━━━━━ INPUT ━━━━━
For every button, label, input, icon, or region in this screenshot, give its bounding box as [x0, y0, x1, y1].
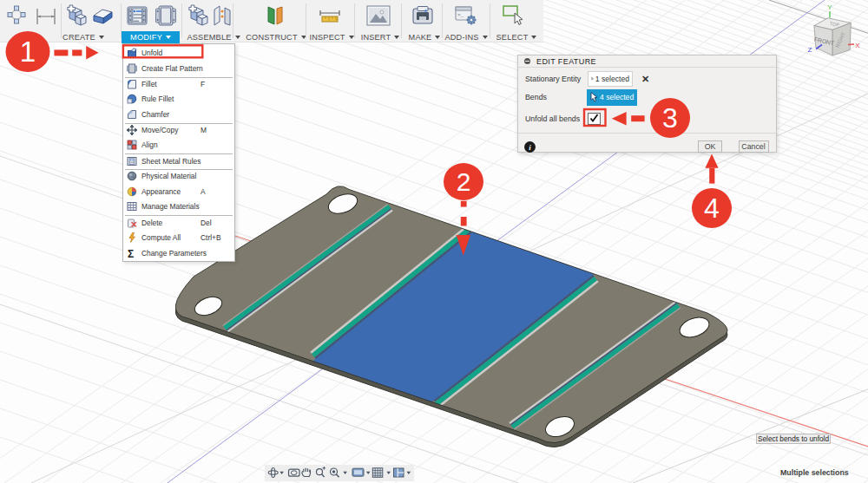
- svg-text:>_: >_: [457, 12, 464, 18]
- svg-text:X: X: [855, 42, 860, 49]
- svg-text:Z: Z: [808, 46, 812, 54]
- svg-text:Σ: Σ: [128, 248, 134, 258]
- svg-text:Y: Y: [827, 3, 832, 11]
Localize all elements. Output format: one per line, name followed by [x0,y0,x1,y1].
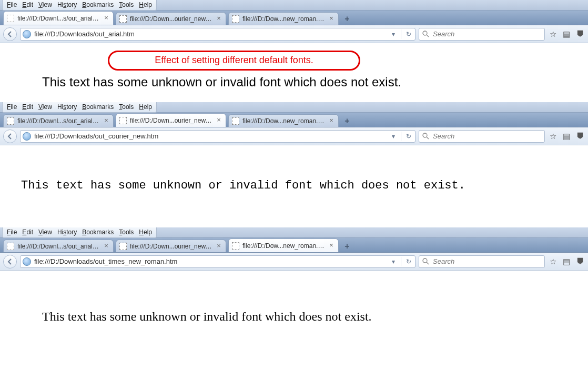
bookmark-star-icon[interactable]: ☆ [548,29,557,39]
pocket-icon[interactable]: ⛊ [575,132,585,141]
tab-favicon [7,15,14,22]
clipboard-icon[interactable]: ▤ [562,132,571,141]
tab-3[interactable]: file:///D:/Dow...new_roman.htm × [228,12,339,25]
svg-point-2 [423,133,427,137]
menu-edit[interactable]: Edit [20,103,35,111]
menu-view[interactable]: View [36,228,54,236]
urlbar[interactable]: ▾ ↻ [20,130,415,143]
menu-file[interactable]: File [5,103,19,111]
urlbar[interactable]: ▾ ↻ [20,255,415,268]
menu-help[interactable]: Help [137,228,154,236]
tab-close-icon[interactable]: × [215,15,222,23]
arrow-left-icon [7,133,13,140]
back-button[interactable] [3,255,17,268]
bookmark-star-icon[interactable]: ☆ [548,257,557,266]
menu-edit[interactable]: Edit [20,1,35,8]
menu-tools[interactable]: Tools [117,103,136,111]
sample-text-times: This text has some unknown or invalid fo… [42,310,583,324]
tab-favicon [232,117,239,125]
tab-close-icon[interactable]: × [328,117,335,125]
reload-icon[interactable]: ↻ [404,257,413,266]
tabstrip: file:///D:/Downl...s/out_arial.htm × fil… [0,11,588,25]
svg-line-3 [427,137,429,139]
dropdown-icon[interactable]: ▾ [389,30,398,38]
tab-favicon [232,15,239,23]
pocket-icon[interactable]: ⛊ [575,29,585,39]
globe-icon [23,257,31,266]
menu-history[interactable]: History [55,1,79,8]
sample-text-arial: This text has some unknown or invalid fo… [42,75,583,89]
menu-view[interactable]: View [36,1,54,8]
menu-history[interactable]: History [55,103,79,111]
tab-close-icon[interactable]: × [328,242,335,250]
tab-3[interactable]: file:///D:/Dow...new_roman.htm × [228,238,339,252]
arrow-left-icon [7,258,13,265]
tab-title: file:///D:/Down...ourier_new.htm [130,243,212,250]
menu-bookmarks[interactable]: Bookmarks [80,228,116,236]
tab-2[interactable]: file:///D:/Down...ourier_new.htm × [116,113,226,127]
search-input[interactable] [432,29,542,38]
tab-3[interactable]: file:///D:/Dow...new_roman.htm × [228,114,339,127]
menu-tools[interactable]: Tools [117,228,136,236]
clipboard-icon[interactable]: ▤ [562,29,571,39]
new-tab-button[interactable]: + [341,241,353,252]
tab-1[interactable]: file:///D:/Downl...s/out_arial.htm × [3,240,114,252]
page-content: Effect of setting different default font… [0,43,588,102]
toolbar-right: ☆ ▤ ⛊ [548,29,585,39]
new-tab-button[interactable]: + [341,115,353,127]
url-input[interactable] [33,257,387,266]
browser-window-3: File Edit View History Bookmarks Tools H… [0,227,588,375]
searchbar[interactable] [419,130,545,143]
search-input[interactable] [432,132,542,141]
tab-favicon [119,15,127,23]
url-input[interactable] [33,132,387,141]
tab-close-icon[interactable]: × [215,243,222,250]
tab-title: file:///D:/Dow...new_roman.htm [242,242,325,250]
tab-2[interactable]: file:///D:/Down...ourier_new.htm × [116,240,226,252]
back-button[interactable] [3,27,17,41]
tab-close-icon[interactable]: × [215,117,222,124]
tab-title: file:///D:/Dow...new_roman.htm [242,117,325,125]
back-button[interactable] [3,130,17,143]
pocket-icon[interactable]: ⛊ [575,257,585,266]
annotation-callout: Effect of setting different default font… [108,51,360,71]
menu-file[interactable]: File [5,1,19,8]
menu-file[interactable]: File [5,228,19,236]
tab-close-icon[interactable]: × [103,15,110,22]
menu-history[interactable]: History [55,228,79,236]
tab-favicon [119,243,127,250]
reload-icon[interactable]: ↻ [404,30,413,38]
urlbar-right: ▾ ↻ [389,132,413,141]
tab-2[interactable]: file:///D:/Down...ourier_new.htm × [116,12,226,25]
bookmark-star-icon[interactable]: ☆ [548,132,557,141]
reload-icon[interactable]: ↻ [404,132,413,141]
urlbar-right: ▾ ↻ [389,257,413,266]
menu-edit[interactable]: Edit [20,228,35,236]
menu-help[interactable]: Help [137,1,154,8]
tab-title: file:///D:/Down...ourier_new.htm [130,15,212,23]
tab-close-icon[interactable]: × [103,117,110,125]
searchbar[interactable] [419,255,545,268]
clipboard-icon[interactable]: ▤ [562,257,571,266]
new-tab-button[interactable]: + [341,13,353,25]
search-input[interactable] [432,257,542,266]
arrow-left-icon [7,31,13,37]
menu-area: File Edit View History Bookmarks Tools H… [2,227,157,238]
dropdown-icon[interactable]: ▾ [389,132,398,141]
tab-1[interactable]: file:///D:/Downl...s/out_arial.htm × [3,11,114,25]
tabstrip: file:///D:/Downl...s/out_arial.htm × fil… [0,238,588,253]
tab-1[interactable]: file:///D:/Downl...s/out_arial.htm × [3,114,114,127]
searchbar[interactable] [419,28,545,41]
menu-bookmarks[interactable]: Bookmarks [80,1,116,8]
urlbar[interactable]: ▾ ↻ [20,28,415,41]
url-input[interactable] [33,29,387,38]
menu-bookmarks[interactable]: Bookmarks [80,103,116,111]
tab-close-icon[interactable]: × [103,243,110,250]
dropdown-icon[interactable]: ▾ [389,257,398,266]
tab-close-icon[interactable]: × [328,15,335,23]
menu-help[interactable]: Help [137,103,154,111]
toolbar-right: ☆ ▤ ⛊ [548,132,585,141]
menu-tools[interactable]: Tools [117,1,136,8]
nav-toolbar: ▾ ↻ ☆ ▤ ⛊ [0,253,588,271]
menu-view[interactable]: View [36,103,54,111]
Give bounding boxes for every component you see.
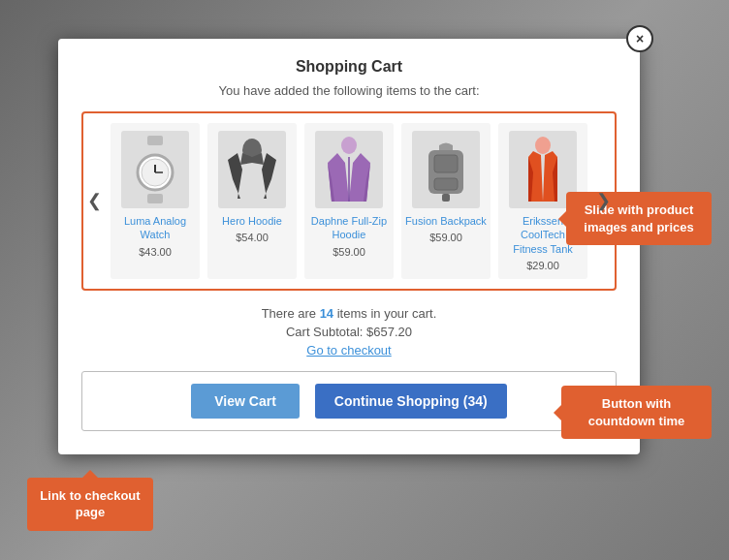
product-image — [218, 131, 286, 208]
product-price: $29.00 — [502, 260, 584, 271]
button-row: View Cart Continue Shopping (34) — [81, 371, 617, 431]
cart-subtotal: Cart Subtotal: $657.20 — [81, 325, 617, 339]
view-cart-button[interactable]: View Cart — [191, 384, 300, 419]
modal-subtitle: You have added the following items to th… — [81, 83, 617, 98]
svg-rect-12 — [442, 194, 450, 202]
product-name: Fusion Backpack — [405, 214, 487, 228]
product-item: Daphne Full-Zip Hoodie $59.00 — [304, 123, 394, 279]
product-name: Luma Analog Watch — [114, 214, 196, 242]
product-image — [121, 131, 189, 208]
svg-rect-5 — [147, 194, 163, 203]
product-image — [412, 131, 480, 208]
product-image — [315, 131, 383, 208]
cart-info: There are 14 items in your cart. — [81, 306, 617, 321]
product-item: Luma Analog Watch $43.00 — [111, 123, 200, 279]
cart-count-label: items — [337, 306, 367, 321]
product-name: Daphne Full-Zip Hoodie — [308, 214, 390, 242]
product-price: $59.00 — [308, 246, 390, 258]
modal-title: Shopping Cart — [81, 58, 617, 76]
continue-shopping-button[interactable]: Continue Shopping (34) — [315, 384, 507, 419]
cart-count: 14 — [320, 306, 333, 321]
svg-point-13 — [535, 137, 551, 154]
carousel-left-arrow[interactable]: ❮ — [87, 190, 102, 211]
carousel-right-arrow[interactable]: ❯ — [596, 190, 611, 211]
annotation-slide: Slide with product images and prices — [566, 192, 712, 245]
svg-rect-10 — [434, 155, 458, 172]
annotation-link: Link to checkout page — [27, 478, 153, 531]
product-item: Hero Hoodie $54.00 — [207, 123, 297, 279]
shopping-cart-modal: × Shopping Cart You have added the follo… — [58, 39, 640, 454]
svg-rect-0 — [147, 136, 163, 145]
product-price: $54.00 — [211, 232, 293, 243]
product-item: Fusion Backpack $59.00 — [401, 123, 491, 279]
checkout-link[interactable]: Go to checkout — [81, 343, 617, 358]
svg-rect-11 — [434, 178, 458, 190]
product-price: $59.00 — [405, 232, 487, 243]
svg-point-7 — [341, 137, 357, 154]
product-price: $43.00 — [114, 246, 196, 258]
carousel-items: Luma Analog Watch $43.00 Hero Hoodie $54… — [111, 123, 587, 279]
close-button[interactable]: × — [626, 25, 653, 52]
product-name: Hero Hoodie — [211, 214, 293, 228]
annotation-button: Button with countdown time — [561, 386, 712, 439]
product-carousel: ❮ Luma Analog Watch $43.00 — [81, 111, 617, 291]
━━━━━
*THE TASK*: Search the data for the string "star" and copy out every line where it is found.

*SOLUTION FOR THIS TASK*:
bookmark-star-icon[interactable]: ☆ [548,29,557,39]
bookmark-star-icon[interactable]: ☆ [548,257,557,266]
bookmark-star-icon[interactable]: ☆ [548,132,557,141]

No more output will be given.